Come si legge in una delle sue brevi biografie: "Atleta completo, ottimo fondista e grande pedalatore (come dimostra l'ottimo 3° posto nel massacrante Bol d'Or del 1903), seppe lottare per le prime posizioni su ogni percorso, prediligendo comunque le gare più lunghe e massacranti (tipiche di quel periodo) anche se in realtà non riuscì a vincere competizioni di primo piano ed ebbe la carriera troncata dalla squalifica di 2 anni inflittagli per le gravi irregolarità commesse (al pari di altri campioni tra cui Georget) durante la Bordeaux-Parigi del 1904."

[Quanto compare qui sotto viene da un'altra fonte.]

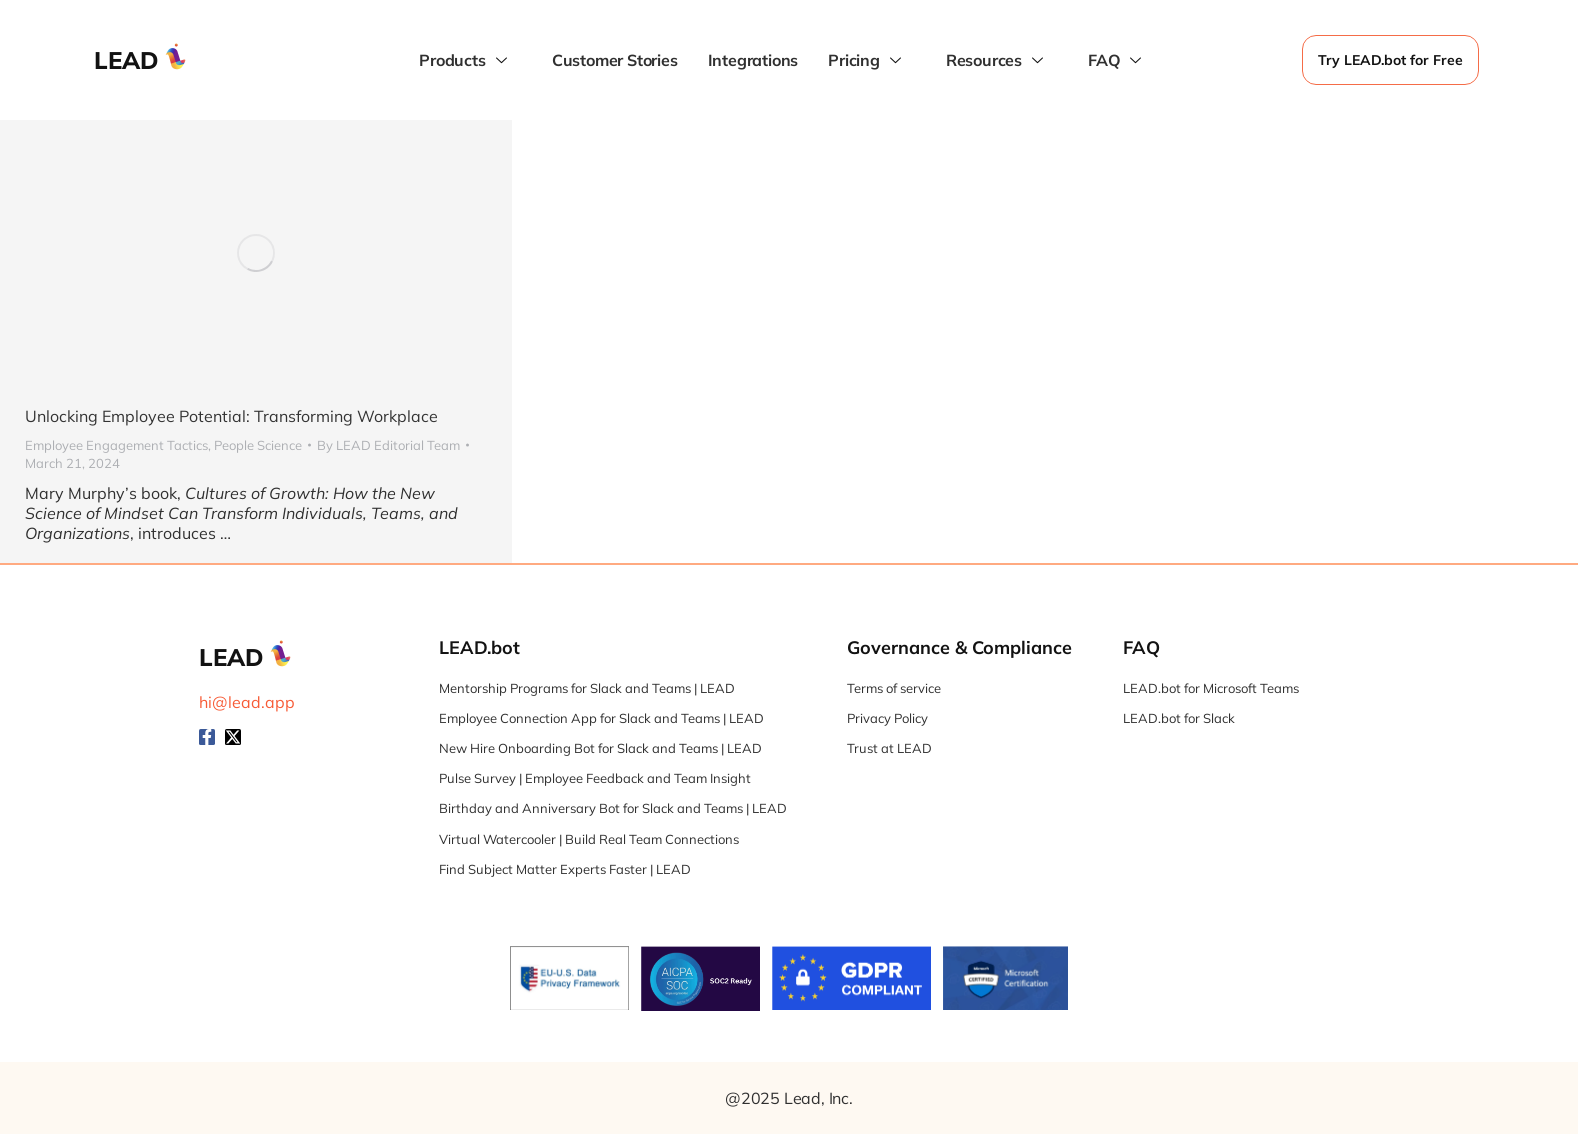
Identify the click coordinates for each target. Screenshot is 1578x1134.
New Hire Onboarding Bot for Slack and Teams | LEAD (600, 748)
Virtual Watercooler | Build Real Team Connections (589, 839)
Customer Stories (615, 60)
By (388, 445)
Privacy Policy (887, 718)
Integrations (753, 60)
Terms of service (894, 688)
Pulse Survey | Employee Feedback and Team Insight (595, 778)
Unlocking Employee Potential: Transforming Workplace (231, 416)
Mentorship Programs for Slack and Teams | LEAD (587, 688)
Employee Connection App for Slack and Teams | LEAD (601, 718)
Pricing (867, 60)
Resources (997, 60)
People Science (258, 445)
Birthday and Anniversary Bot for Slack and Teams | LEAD (613, 808)
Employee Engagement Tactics (116, 445)
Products (465, 60)
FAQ (1117, 60)
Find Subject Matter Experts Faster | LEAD (565, 869)
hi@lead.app (247, 702)
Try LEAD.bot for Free (1390, 60)
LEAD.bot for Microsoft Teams (1211, 688)
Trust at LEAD (889, 748)
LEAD (126, 60)
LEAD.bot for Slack (1179, 718)
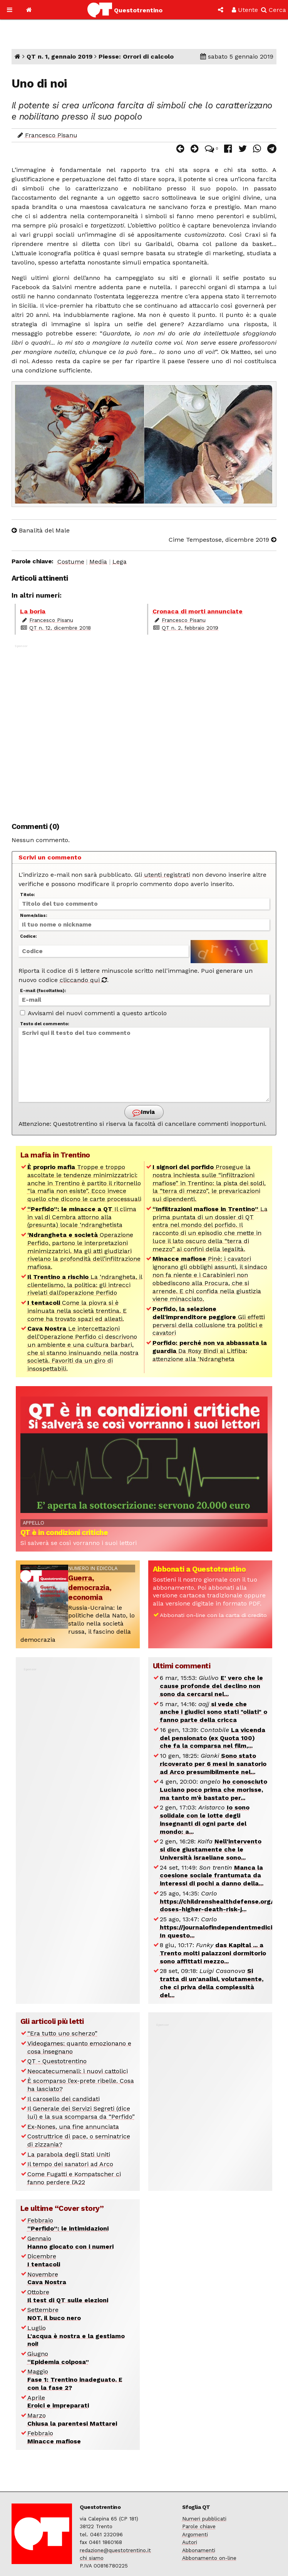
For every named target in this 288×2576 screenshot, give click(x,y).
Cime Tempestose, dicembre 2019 (222, 539)
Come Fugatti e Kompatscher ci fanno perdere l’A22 (74, 2178)
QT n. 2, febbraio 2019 (190, 628)
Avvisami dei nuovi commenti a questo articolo (93, 1013)
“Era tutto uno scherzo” (62, 2033)
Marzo (72, 2419)
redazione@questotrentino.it (115, 2550)
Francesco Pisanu (51, 135)
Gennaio (70, 2242)
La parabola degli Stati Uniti (68, 2154)
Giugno (58, 2357)
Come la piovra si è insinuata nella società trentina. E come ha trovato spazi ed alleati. (77, 1311)
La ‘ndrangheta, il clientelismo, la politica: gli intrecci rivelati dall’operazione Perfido (84, 1285)
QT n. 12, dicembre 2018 (60, 628)
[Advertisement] (144, 729)
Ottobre (67, 2296)
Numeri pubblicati (204, 2518)
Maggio (74, 2379)
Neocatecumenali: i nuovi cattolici (77, 2071)
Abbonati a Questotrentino (199, 1569)
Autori (189, 2542)
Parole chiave (199, 2526)
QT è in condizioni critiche (64, 1532)
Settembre (54, 2314)
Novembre (46, 2278)
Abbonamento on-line (209, 2558)
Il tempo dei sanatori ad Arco (70, 2164)
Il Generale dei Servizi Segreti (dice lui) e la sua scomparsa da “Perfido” (81, 2112)
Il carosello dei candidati (63, 2099)
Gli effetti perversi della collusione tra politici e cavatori (208, 1320)
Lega (119, 561)
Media (98, 561)
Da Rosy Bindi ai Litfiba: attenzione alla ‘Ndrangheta (209, 1351)
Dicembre (43, 2260)
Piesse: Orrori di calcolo (136, 56)
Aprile (58, 2401)
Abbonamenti (198, 2550)
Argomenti (195, 2534)
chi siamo (92, 2558)
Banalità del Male (41, 530)
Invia (143, 1113)
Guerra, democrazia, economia (90, 1588)
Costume (70, 561)
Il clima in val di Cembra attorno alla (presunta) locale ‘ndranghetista (81, 1217)
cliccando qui (83, 980)
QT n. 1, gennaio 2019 (59, 56)
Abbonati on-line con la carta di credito (213, 1615)
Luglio (76, 2336)
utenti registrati (167, 874)
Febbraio (68, 2224)
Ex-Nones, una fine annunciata (73, 2126)
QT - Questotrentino (57, 2061)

Da quel che si sa, Muller intraprese l'attività di giornalista e fu proprio in questa sua veste che non mancò di ricordare con nostalgia, a quel punto cittadino francese a tutti gli effetti, gli anni della sua gioventù a Livorno. Pensate che sia finita qui. Nemmeno per sogno. Girovagando su Internet abbiamo reperito un frammento della incredibile attività di Rodolfo Muller, un vero personaggio. Il 7 aprile 1918 - mentre ancora infuria il dramma della prima guerra mondiale - lo troviamo primo classificato ad una gara di cross country, 12,6 km, per atleti di oltre 40 anni che si svolge a Parigi. L'estensore della
classifica non manca di segnalare: "vincitore Rodolfo Muller, fino ad ora conosciuto come corridore ciclista".
Rodolfo Muller muore a Parigi l'11 settembre 1947, otto anni dopo suo fratello Alfredo, che più volte ritornò a Livorno dove fu fra i fondatori del Gruppo Labronico.
Di questo personaggio, certo emblema di un "altro mondo", ben diverso dall'attuale, vale la pena riportare il ricordo di Lefevre, altro mitico personaggio del ciclismo eroico: "Era soprattutto un poeta, un artista, uno che non si lamentava mai".